Since the scheme, administered by US-based consultancy firm ICF, was introduced five months ago, just five percent of the budget has been allocated to householders – with the Environment Audit Committee of MPs warning that, at this rate, it could take a decade to meet its aim of delivering improvements to 600,000 homes.

Ian, himself a qualified heating engineer, added: “Our homes are among the worst in Europe when it comes to energy efficiency and this situation must be addressed if this country is to reach net zero by 2050.”

As part of the shift away from fossil fuels, conventional gas boilers will be banned from new build homes within three years and phased out altogether by 2035 – with hydrogen boilers and air and ground source heat pumps the most likely replacement technologies.

He added: “Eight out of 10 UK homes are currently heated by gas, so the challenges are huge, with air source heat pumps in particular reliant on well-insulated homes, otherwise they simply cost more to run and have higher carbon emissions.

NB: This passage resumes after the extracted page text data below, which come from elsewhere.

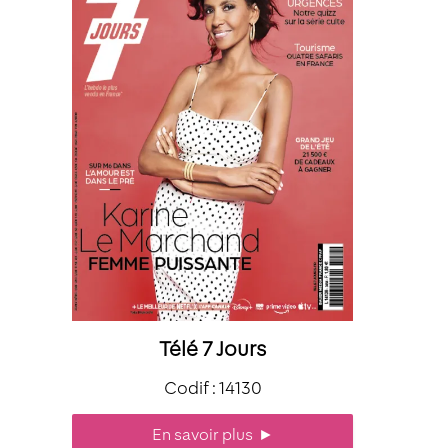
Télé 7 Jours
Codif : 14130
En savoir plus
►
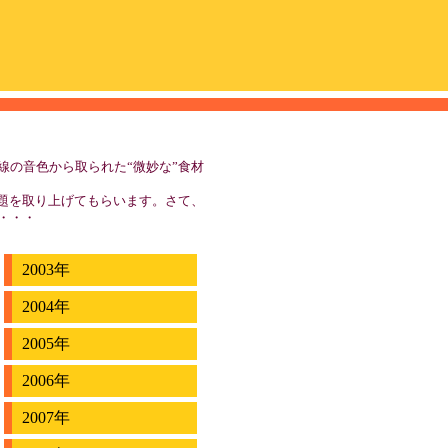
線の音色から取られた“微妙な”食材
話題を取り上げてもらいます。さて、
・・・
2003年
2004年
2005年
2006年
2007年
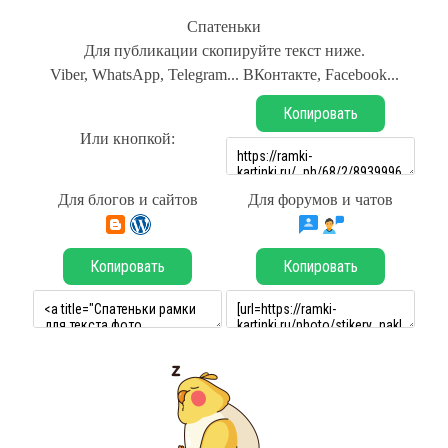
Спатеньки
Для публикации скопируйте текст ниже.
Viber, WhatsApp, Telegram... ВКонтакте, Facebook...
Копировать
Или кнопкой:
Для блогов и сайтов
Для форумов и чатов
Копировать
Копировать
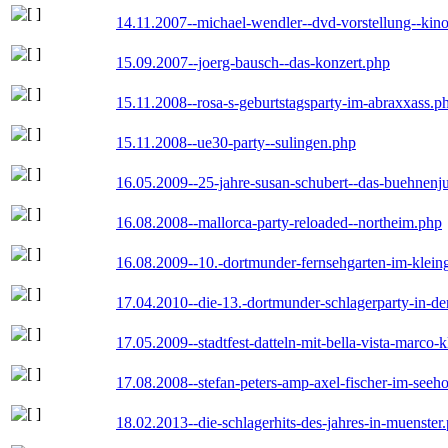
14.11.2007--michael-wendler--dvd-vorstellung--kin
15.09.2007--joerg-bausch--das-konzert.php
15.11.2008--rosa-s-geburtstagsparty-im-abraxxass.p
15.11.2008--ue30-party--sulingen.php
16.05.2009--25-jahre-susan-schubert--das-buehnenj
16.08.2008--mallorca-party-reloaded--northeim.php
16.08.2009--10.-dortmunder-fernsehgarten-im-klein
17.04.2010--die-13.-dortmunder-schlagerparty-in-der
17.05.2009--stadtfest-datteln-mit-bella-vista-marco-
17.08.2008--stefan-peters-amp-axel-fischer-im-seeho
18.02.2013--die-schlagerhits-des-jahres-in-muenster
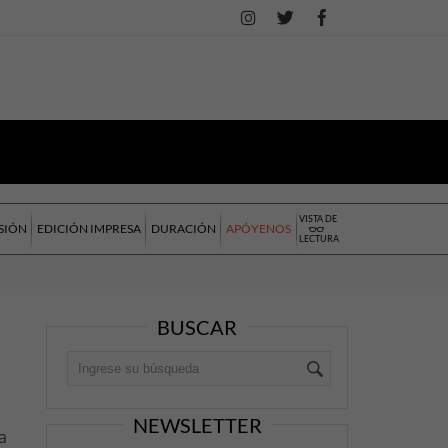
VISTA DE
SIÓN
EDICIÓN IMPRESA
DURACIÓN
APÓYENOS
LECTURA
BUSCAR
NEWSLETTER
a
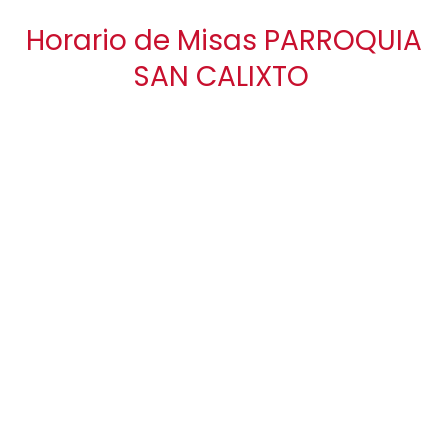
Horario de Misas PARROQUIA
SAN CALIXTO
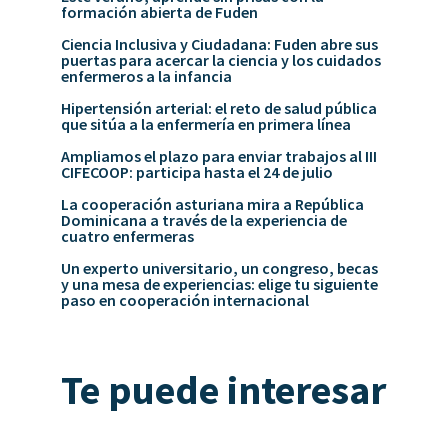
formación abierta de Fuden
Ciencia Inclusiva y Ciudadana: Fuden abre sus
puertas para acercar la ciencia y los cuidados
enfermeros a la infancia
Hipertensión arterial: el reto de salud pública
que sitúa a la enfermería en primera línea
Ampliamos el plazo para enviar trabajos al III
CIFECOOP: participa hasta el 24 de julio
La cooperación asturiana mira a República
Dominicana a través de la experiencia de
cuatro enfermeras
Un experto universitario, un congreso, becas
y una mesa de experiencias: elige tu siguiente
paso en cooperación internacional
Te puede interesar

“No matter what the heating source, improving the energy efficiency of our housing stock will reduce fuel poverty and offset some of the higher costs involved in these low carbon alternatives.”

Boiler Plan UK, which is headquartered in Cramlington, Northumberland, has itself created a special Eco department, expected to launch next month, to help householders secure vouchers of up to £5,000 or £10,000, depending on circumstances.

The vouchers help fund the installation of low carbon heating systems, including air source heat pumps, biomass and solar, together with insulation work. Grants are also available for a range of other measures including draught proofing, replacement doors and windows and heating controls.